Multi-cloud deploy gotchas (read once before running deploy.sh)

These bit me on the dry-run and deploy.sh now auto-handles most of them, but keep them in mind:

  1. Both clusters must be K8s 1.35+ - DocumentDB operator v0.2.0 requires ImageVolume (GA in 1.35). On 1.34 the operator pod crashloops with a clear requires Kubernetes 1.35+ setup error. cluster-config.yaml (EKS) and AKS provisioning both pin 1.35.
  2. az fleet extension version pin - On az 2.65 the latest fleet extension (1.9.0) crashes; deploy.sh pins to 1.5.0.
  3. kubelogin must be on PATH - Fleet hub is AAD-enabled. deploy.sh runs kubelogin convert-kubeconfig -l azurecli --context hub automatically.
  4. Helm >= 3.14 + Windows symlink fix - kubefleet + fleet-networking helm charts ship CRDs as git symlinks. On Windows checkouts they materialise as text files containing the link target; helm then errors with YAML parse error ... cannot unmarshal string into ... SimpleHead. deploy.sh now restores the symlinks in-place before running helm.
  5. EKS cluster security group needs self-ingress - Pod-to-pod traffic on AWS VPC CNI uses the cluster SG only. Without self-ingress, kube-system pods (CoreDNS, ebs-csi, metrics-server) crashloop. deploy.sh now adds the four required SG rules right after eksctl create cluster.
  6. Istio pinned to 1.23.4 - 1.24+ removed IstioOperator API used by samples/multicluster/gen-eastwest-gateway.sh. Override with ISTIO_VERSION_OVERRIDE=... if needed. On Windows, deploy.sh downloads istio-${VER}-win.zip directly (the curl | sh installer is Linux-only).
  7. Fleet RBAC propagation takes ~1-2 minutes. First call may return Forbidden. Wait and retry.
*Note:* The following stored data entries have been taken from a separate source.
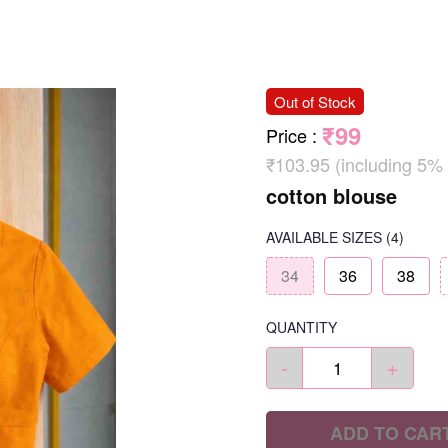
Out of Stock
₹99
Price
:
₹103.95 (including 5%
cotton blouse
AVAILABLE SIZES
(4)
34
36
38
QUANTITY
-
+
ADD TO CAR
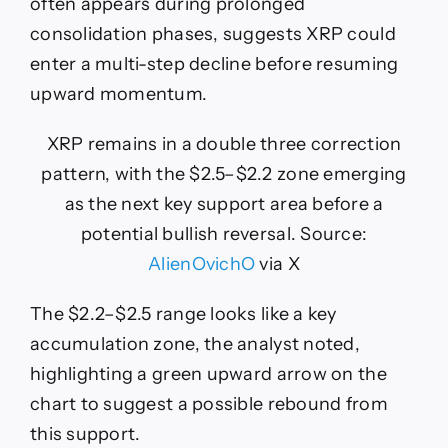
often appears during prolonged
consolidation phases, suggests XRP could
enter a multi-step decline before resuming
upward momentum.
XRP remains in a double three correction
pattern, with the $2.5–$2.2 zone emerging
as the next key support area before a
potential bullish reversal. Source:
AlienOvichO
via X
The $2.2–$2.5 range looks like a key
accumulation zone, the analyst noted,
highlighting a green upward arrow on the
chart to suggest a possible rebound from
this support.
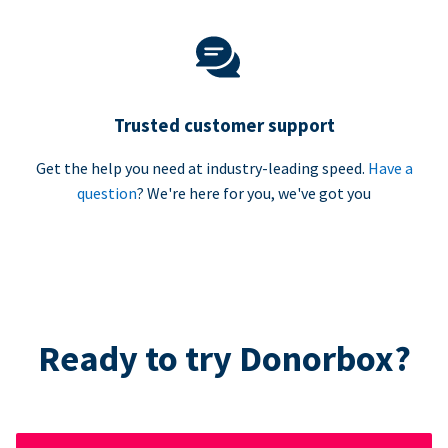
Trusted customer support
Get the help you need at industry-leading speed.
Have a
question
? We're here for you, we've got you
Ready to try Donorbox?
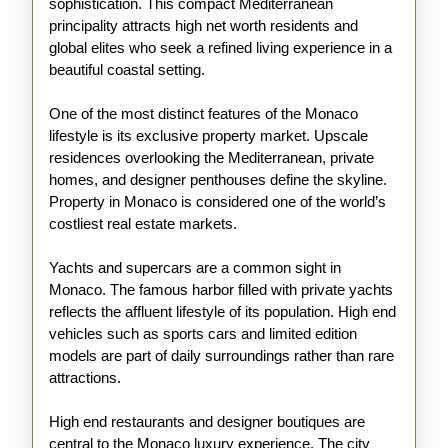
sophistication. This compact Mediterranean
principality attracts high net worth residents and
global elites who seek a refined living experience in a
beautiful coastal setting.
One of the most distinct features of the Monaco
lifestyle is its exclusive property market. Upscale
residences overlooking the Mediterranean, private
homes, and designer penthouses define the skyline.
Property in Monaco is considered one of the world’s
costliest real estate markets.
Yachts and supercars are a common sight in
Monaco. The famous harbor filled with private yachts
reflects the affluent lifestyle of its population. High end
vehicles such as sports cars and limited edition
models are part of daily surroundings rather than rare
attractions.
High end restaurants and designer boutiques are
central to the Monaco luxury experience. The city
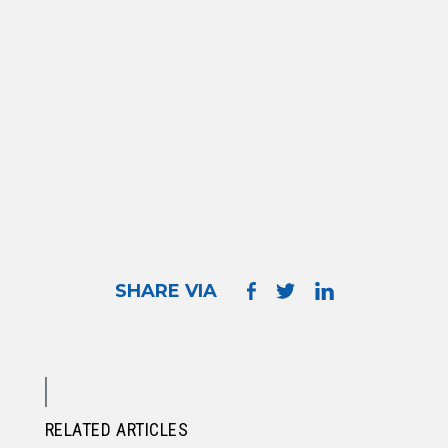
SHARE VIA
RELATED ARTICLES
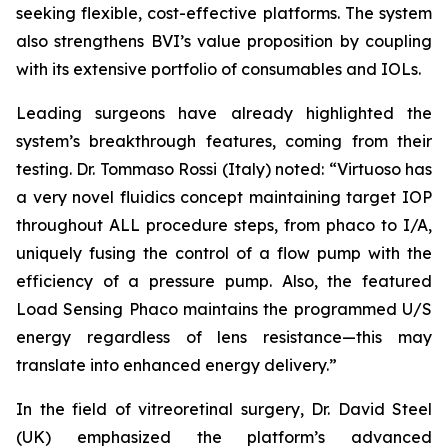
seeking flexible, cost-effective platforms. The system
also strengthens BVI’s value proposition by coupling
with its extensive portfolio of consumables and IOLs.
Leading surgeons have already highlighted the
system’s breakthrough features, coming from their
testing. Dr. Tommaso Rossi (Italy) noted: “Virtuoso has
a very novel fluidics concept maintaining target IOP
throughout ALL procedure steps, from phaco to I/A,
uniquely fusing the control of a flow pump with the
efficiency of a pressure pump. Also, the featured
Load Sensing Phaco maintains the programmed U/S
energy regardless of lens resistance—this may
translate into enhanced energy delivery.”
In the field of vitreoretinal surgery, Dr. David Steel
(UK) emphasized the platform’s advanced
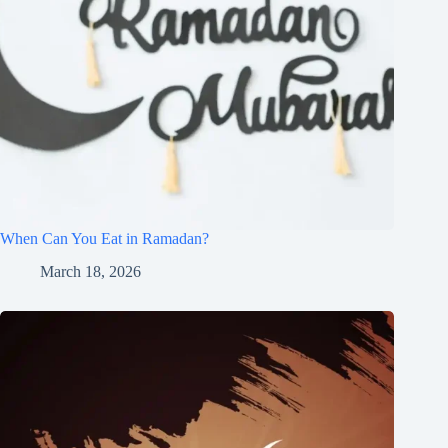
When Can You Eat in Ramadan?
March 18, 2026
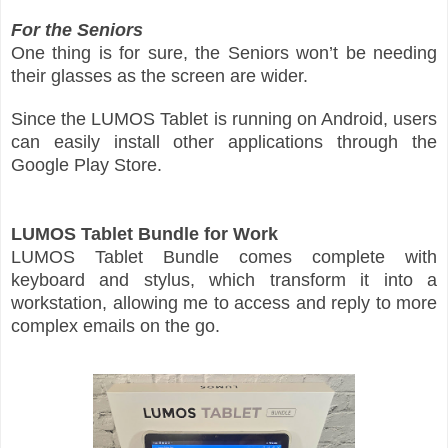
For the Seniors
One thing is for sure, the Seniors won’t be needing
their glasses as the screen are wider.
Since the LUMOS Tablet is running on Android, users
can easily install other applications through the
Google Play Store.
LUMOS Tablet Bundle for Work
LUMOS Tablet Bundle comes complete with
keyboard and stylus, which transform it into a
workstation, allowing me to access and reply to more
complex emails on the go.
Connection strings (paste-ready)

Where Connection string
Local Docker mongodb://demo:demo@localhost:27017/?tls=true&tlsAllowInvalidCertificates=true&authMechanism=SCRAM-SHA-256
AKS primary (port-fwd) mongodb://docdb:<PASSWORD>@127.0.0.1:57017/?tls=true&tlsAllowInvalidCertificates=true&directConnection=true
EKS replica (port-fwd) mongodb://docdb:<PASSWORD>@127.0.0.1:57018/?tls=true&tlsAllowInvalidCertificates=true&directConnection=true

Both clusters share the same DocumentDB credentials (one CR, one secret - Fleet propagates it). Get them with: kubectl --context azure-documentdb -n documentdb-preview-ns get secret documentdb-credentials -o jsonpath=''{.data.password}'' | base64 -d

Why port-forward for cloud clusters? The gateway sidecar uses a self-signed cert with CN=localhost. The cloud LBs (Azure LB, AWS NLB) make the public TLS path flaky on first handshake. Port-forward bypasses the LB and just works. Defaults are AKS=57017 and EKS=57018 to match the monitor app.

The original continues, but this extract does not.